**How to complete this task**:
Copy nothing but the lines from the opening of the entries through the line that contains "WintersportHK", exactly as written. Drop the pictures.

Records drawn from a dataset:

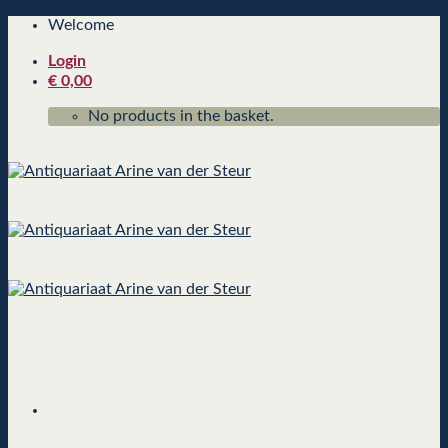
Skip
Welcome
to
Login
content
€
0,00
No products in the basket.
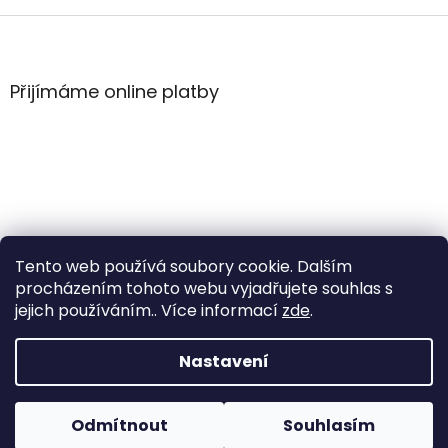
Z
á
p
a
Přijímáme online platby
t
í
Tento web používá soubory cookie. Dalším
procházením tohoto webu vyjadřujete souhlas s
jejich používáním.. Více informací
zde
.
Vytvořil Shoptet
Nastavení
Copyright 2026
WintersportHK
. Všechna práva
Odmítnout
Souhlasím
vyhrazena.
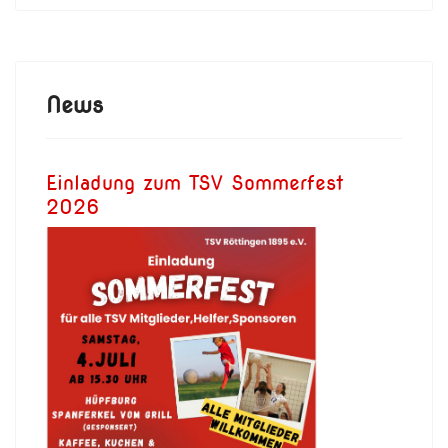
News
Einladung zum TSV Sommerfest
2026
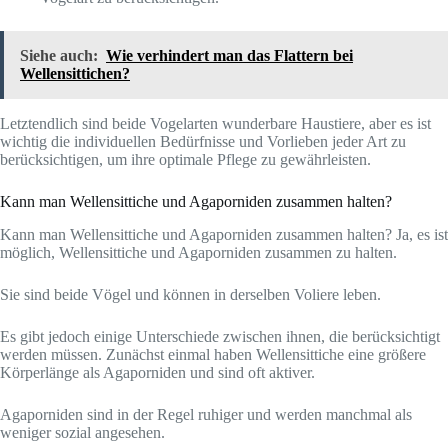
Siehe auch:
Wie verhindert man das Flattern bei
Wellensittichen?
Letztendlich sind beide Vogelarten wunderbare Haustiere, aber es ist
wichtig die individuellen Bedürfnisse und Vorlieben jeder Art zu
berücksichtigen, um ihre optimale Pflege zu gewährleisten.
Kann man Wellensittiche und Agaporniden zusammen halten?
Kann man Wellensittiche und Agaporniden zusammen halten? Ja, es ist
möglich, Wellensittiche und Agaporniden zusammen zu halten.
Sie sind beide Vögel und können in derselben Voliere leben.
Es gibt jedoch einige Unterschiede zwischen ihnen, die berücksichtigt
werden müssen. Zunächst einmal haben Wellensittiche eine größere
Körperlänge als Agaporniden und sind oft aktiver.
Agaporniden sind in der Regel ruhiger und werden manchmal als
weniger sozial angesehen.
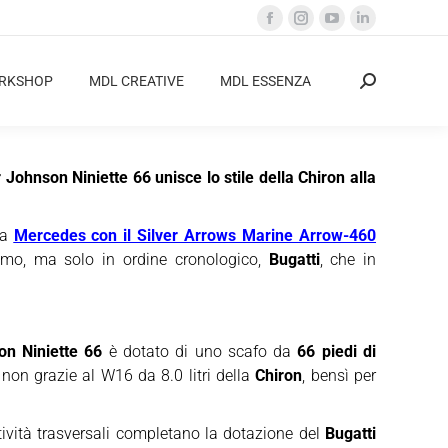
Facebook
Instagram
YouTube
Linkedin
page
page
page
page
opens
opens
opens
opens
ORKSHOP
MDL CREATIVE
MDL ESSENZA
Cerca:
in
in
in
in
new
new
new
new
window
window
window
window
Johnson Niniette 66 unisce lo stile della Chiron alla
ma
Mercedes con il Silver Arrows Marine Arrow-460
timo, ma solo in ordine cronologico,
Bugatti
, che in
on Niniette 66
è dotato di uno scafo da
66 piedi di
non grazie al W16 da 8.0 litri della
Chiron
, bensì per
tività trasversali completano la dotazione del
Bugatti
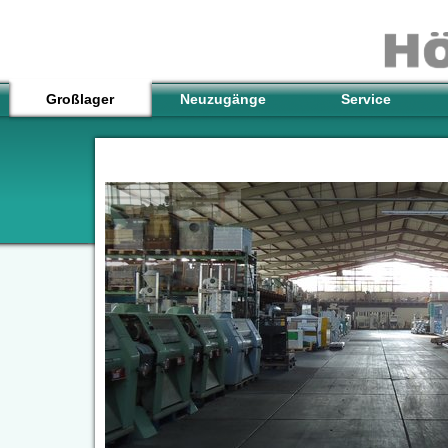
Großlager
Neuzugänge
Service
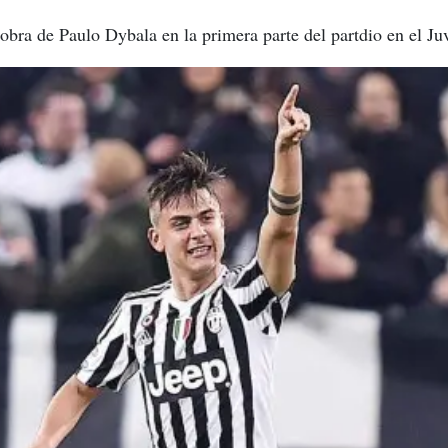
 obra de Paulo Dybala en la primera parte del partdio en el J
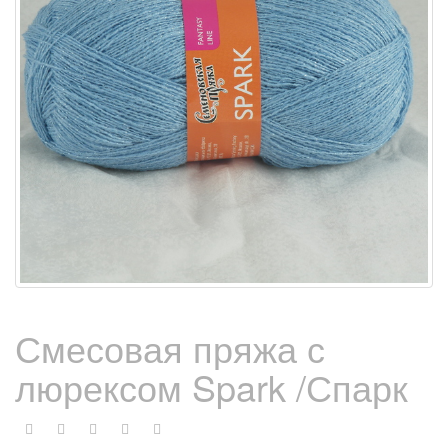
Смесовая пряжа с
люрексом Spark /Спарк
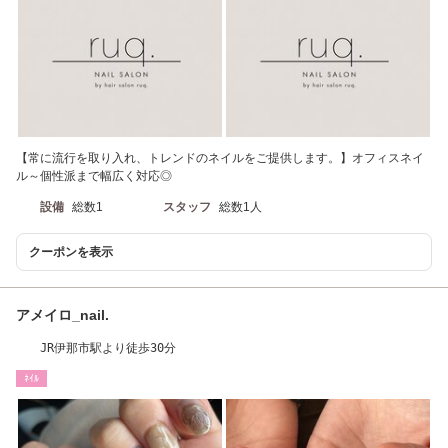
【常に流行を取り入れ、トレンドのネイルをご提供します。】オフィスネイ
ル～個性派まで幅広く対応◎
設備
総数1
スタッフ
総数1人
クーポンを表示
アメイロ_nail.
JR伊那市駅より徒歩30分
ﾈｲﾙ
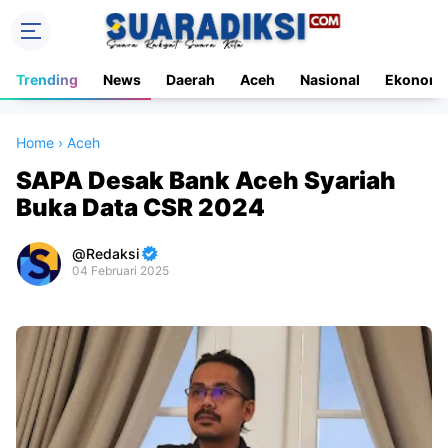
Trending
News
Daerah
Aceh
Nasional
Ekonomi
Home
›
Aceh
SAPA Desak Bank Aceh Syariah
Buka Data CSR 2024
Redaksi
04 Februari 2025
Premium
By
Raushan
Design
With
Shroff
Templates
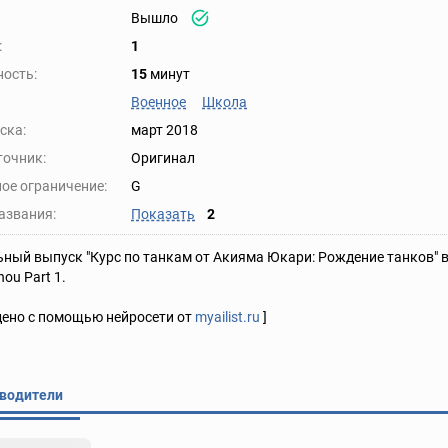
Вышло
:
1
ость:
15
минут
Военное
Школа
ска:
март 2018
точник:
Оригинал
ое ограничение:
G
азвания:
Показать
2
ный выпуск "Курс по танкам от Акияма Юкари: Рождение танков" вк
ou Part 1.
дено с помощью нейросети от
myailist.ru
]
водители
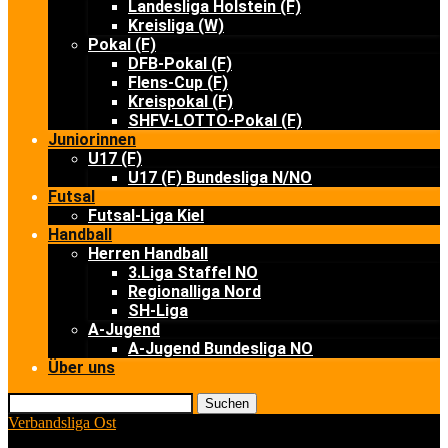
Landesliga Holstein (F)
Kreisliga (W)
Pokal (F)
DFB-Pokal (F)
Flens-Cup (F)
Kreispokal (F)
SHFV-LOTTO-Pokal (F)
Juniorinnen
U17 (F)
U17 (F) Bundesliga N/NO
Futsal
Futsal-Liga Kiel
Handball
Herren Handball
3.Liga Staffel NO
Regionalliga Nord
SH-Liga
A-Jugend
A-Jugend Bundesliga NO
Über uns
Suchen
Verbandsliga Ost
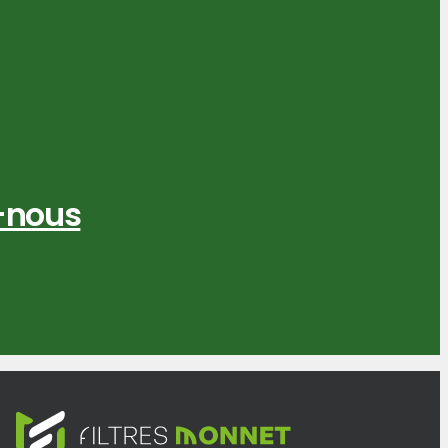
-nous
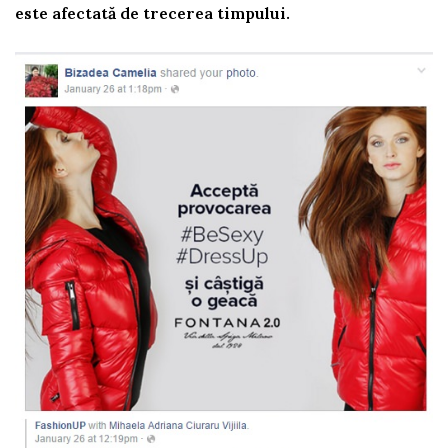
este afectată de trecerea timpului.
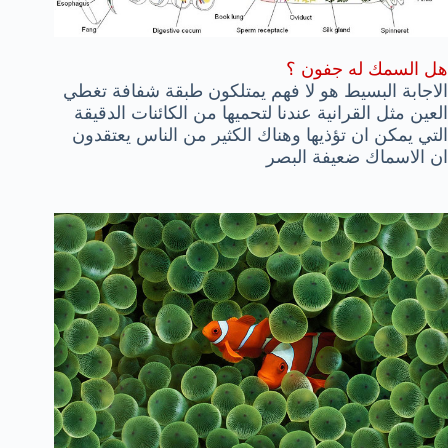
هل السمك له جفون ؟
الاجابة البسيط هو لا فهم يمتلكون طبقة شفافة تغطي
العين مثل القرانية عندنا لتحميها من الكائنات الدقيقة
التي يمكن ان تؤذيها وهناك الكثير من الناس يعتقدون
ان الاسماك ضعيفة البصر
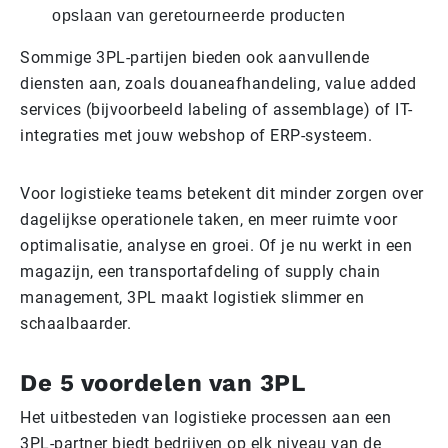
opslaan van geretourneerde producten
Sommige 3PL-partijen bieden ook aanvullende
diensten aan, zoals douaneafhandeling, value added
services (bijvoorbeeld labeling of assemblage) of IT-
integraties met jouw webshop of ERP-systeem.
Voor logistieke teams betekent dit minder zorgen over
dagelijkse operationele taken, en meer ruimte voor
optimalisatie, analyse en groei. Of je nu werkt in een
magazijn, een transportafdeling of supply chain
management, 3PL maakt logistiek slimmer en
schaalbaarder.
De 5 voordelen van 3PL
Het uitbesteden van logistieke processen aan een
3PL-partner biedt bedrijven op elk niveau van de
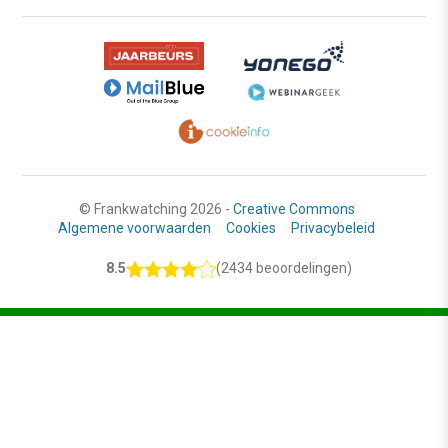
© Frankwatching 2026 -
Creative Commons
Algemene voorwaarden
Cookies
Privacybeleid
8.5
(2434 beoordelingen)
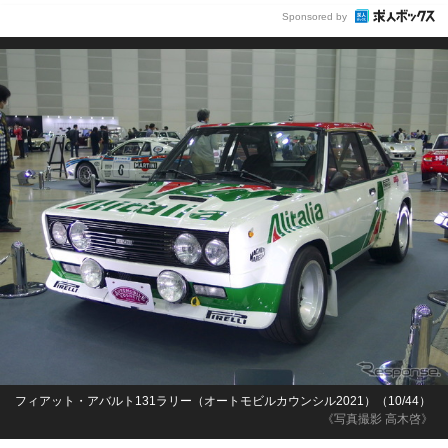
Sponsored by
フィアット・アバルト131ラリー（オートモビルカウンシル2021）（10/44）
《写真撮影 高木啓》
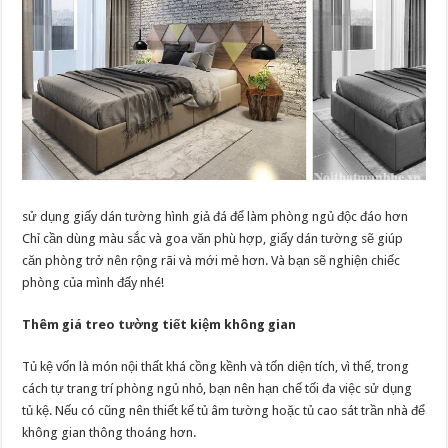
sử dụng giấy dán tường hình giả đá để làm phòng ngủ độc đáo hơn
Chỉ cần dùng màu sắc và goa văn phù hợp, giấy dán tường sẽ giúp
căn phòng trở nên rộng rãi và mới mẻ hơn. Và bạn sẽ nghiện chiếc
phòng của mình đấy nhé!
Thêm giá treo tường tiết kiệm không gian
Tủ kệ vốn là món nội thất khá cồng kềnh và tốn diện tích, vì thế, trong
cách tự trang trí phòng ngủ nhỏ, bạn nên hạn chế tối đa việc sử dụng
tủ kệ. Nếu có cũng nên thiết kế tủ âm tường hoặc tủ cao sát trần nhà để
không gian thông thoáng hơn.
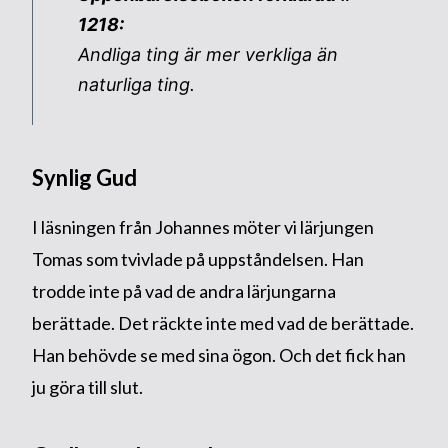
1218:
Andliga ting är mer verkliga än
naturliga ting.
Synlig Gud
I läsningen från Johannes möter vi lärjungen
Tomas som tvivlade på uppståndelsen. Han
trodde inte på vad de andra lärjungarna
berättade. Det räckte inte med vad de berättade.
Han behövde se med sina ögon. Och det fick han
ju göra till slut.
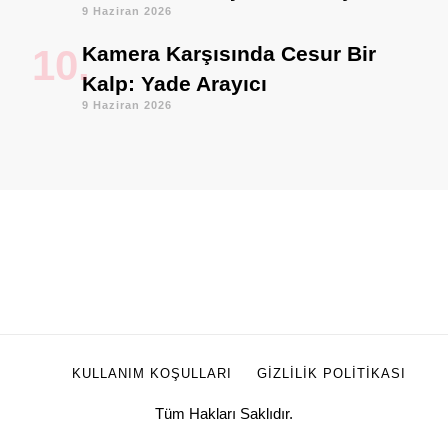
9 Haziran 2026
Kamera Karşısında Cesur Bir
Kalp: Yade Arayıcı
9 Haziran 2026
KULLANIM KOŞULLARI
GIZLILIK POLITIKASI
Tüm Hakları Saklıdır.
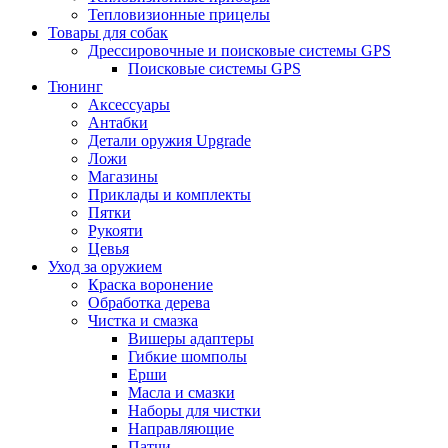
Тепловизионные прицелы
Товары для собак
Дрессировочные и поисковые системы GPS
Поисковые системы GPS
Тюнинг
Аксессуары
Антабки
Детали оружия Upgrade
Ложи
Магазины
Приклады и комплекты
Пятки
Рукояти
Цевья
Уход за оружием
Краска воронение
Обработка дерева
Чистка и смазка
Вишеры адаптеры
Гибкие шомполы
Ерши
Масла и смазки
Наборы для чистки
Направляющие
Патчи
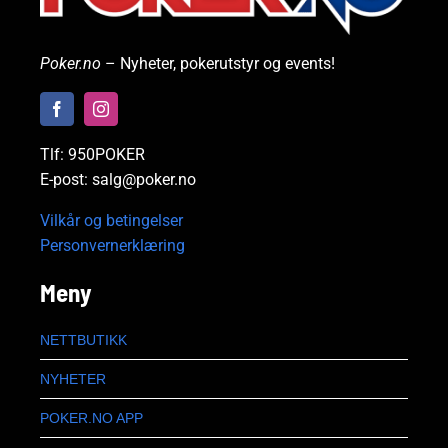
Poker.no
– Nyheter, pokerutstyr og events!
Tlf: 950POKER
E-post: salg@poker.no
Vilkår og betingelser
Personvernerklæring
Meny
NETTBUTIKK
NYHETER
POKER.NO APP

**Solution**:
Skip
Welcome
to
Login
content
€
0,00
No products in the basket.
Z
á
p
a
Přijímáme online platby
t
í
Tento web používá soubory cookie. Dalším
procházením tohoto webu vyjadřujete souhlas s
jejich používáním.. Více informací
zde
.
Vytvořil Shoptet
Nastavení
Copyright 2026
WintersportHK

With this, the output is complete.